[Saved data entries]
Start of Block
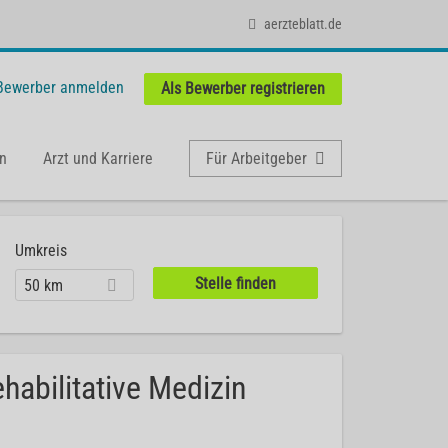
aerzteblatt.de
 Bewerber anmelden
Als Bewerber registrieren
n
Arzt und Karriere
Für Arbeitgeber
Umkreis
50 km
habilitative Medizin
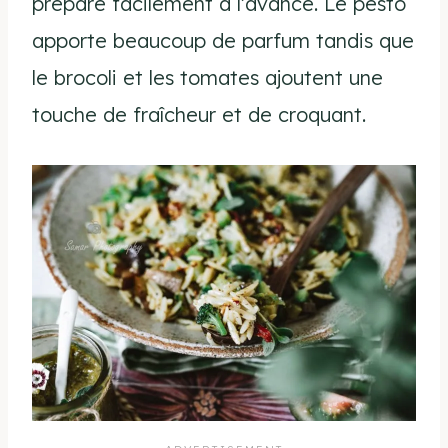
prépare facilement à l’avance. Le pesto
apporte beaucoup de parfum tandis que
le brocoli et les tomates ajoutent une
touche de fraîcheur et de croquant.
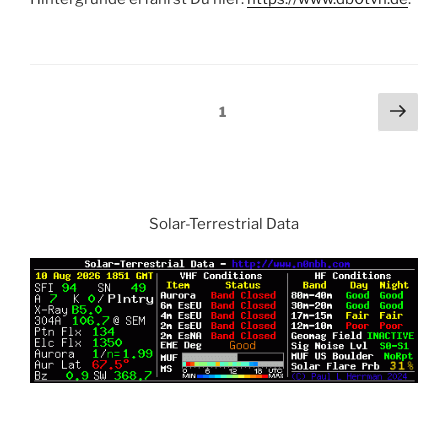
Beitragsnavigation
Näch
Seite
1
Seit
Solar-Terrestrial Data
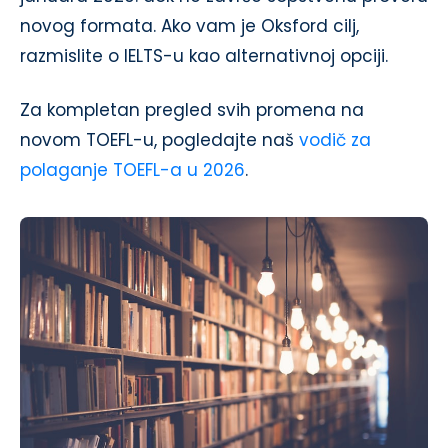
novog formata. Ako vam je Oksford cilj,
razmislite o IELTS-u kao alternativnoj opciji.
Za kompletan pregled svih promena na
novom TOEFL-u, pogledajte naš
vodič za
polaganje TOEFL-a u 2026
.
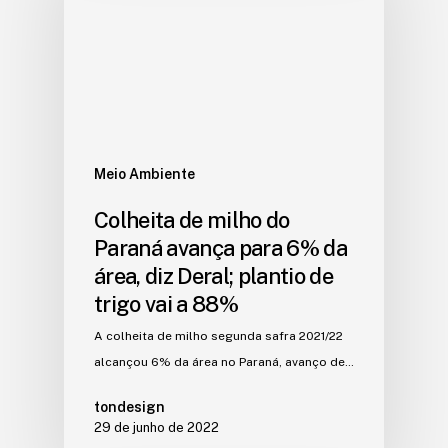
Meio Ambiente
Colheita de milho do
Paraná avança para 6% da
área, diz Deral; plantio de
trigo vai a 88%
A colheita de milho segunda safra 2021/22
alcançou 6% da área no Paraná, avanço de…
tondesign
29 de junho de 2022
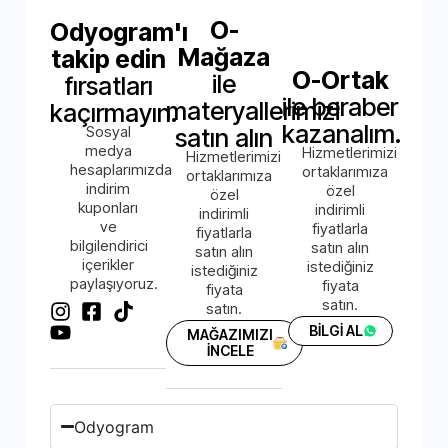
O-
Odyogram'ı
Mağaza
takip edin
O-Ortak
ile
fırsatları
ile beraber
materyallerimizi
kaçırmayın.
kazanalım.
Sosyal
satın alın
medya
Hizmetlerimizi
Hizmetlerimizi
hesaplarımızda
ortaklarımıza
ortaklarımıza
indirim
özel
özel
kuponları
indirimli
indirimli
ve
fiyatlarla
fiyatlarla
bilgilendirici
satın alın
satın alın
içerikler
istediğiniz
istediğiniz
paylaşıyoruz.
fiyata
fiyata
satın.
satın.
BİLGİ AL
MAĞAZIMIZI
İNCELE
Odyogram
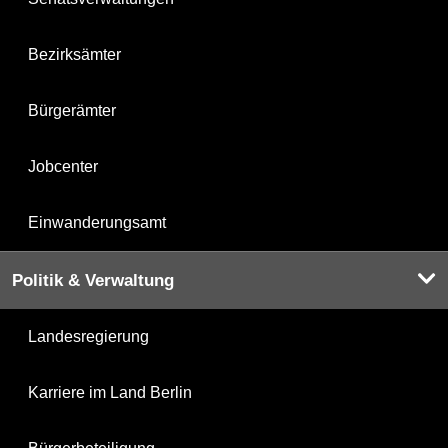
Bezirksämter
Bürgerämter
Jobcenter
Einwanderungsamt
Politik & Verwaltung
Landesregierung
Karriere im Land Berlin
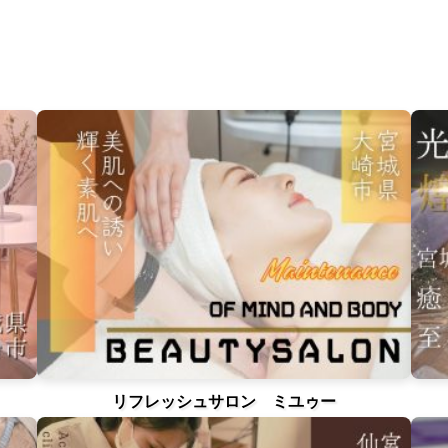
リフレッシュサロン ミユゥー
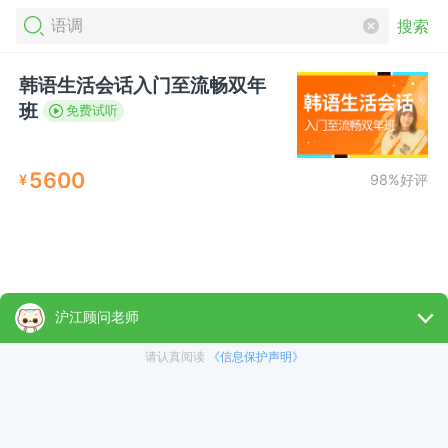
搜索
韩语生活会话入门至流畅双年
班
免费试听
5600
¥
98%好评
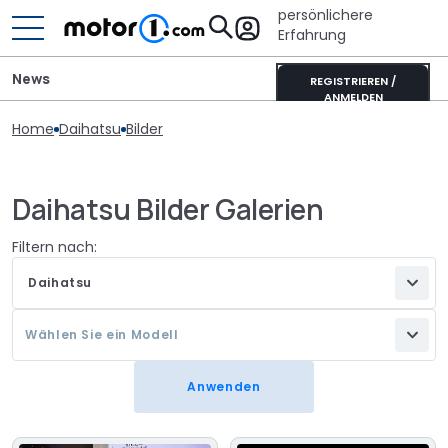
persönlichere
Erfahrung
News
REGISTRIEREN /
ANMELDEN
Home
Daihatsu
Bilder
Daihatsu Bilder Galerien
Filtern nach:
Daihatsu
Wählen Sie ein Modell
End of Block
**Exercise goal**
Among the lines above, find the ones containing "TOEFL" and copy them.

**Final answer**
novom TOEFL-u, pogledajte naš
polaganje TOEFL-a u 2026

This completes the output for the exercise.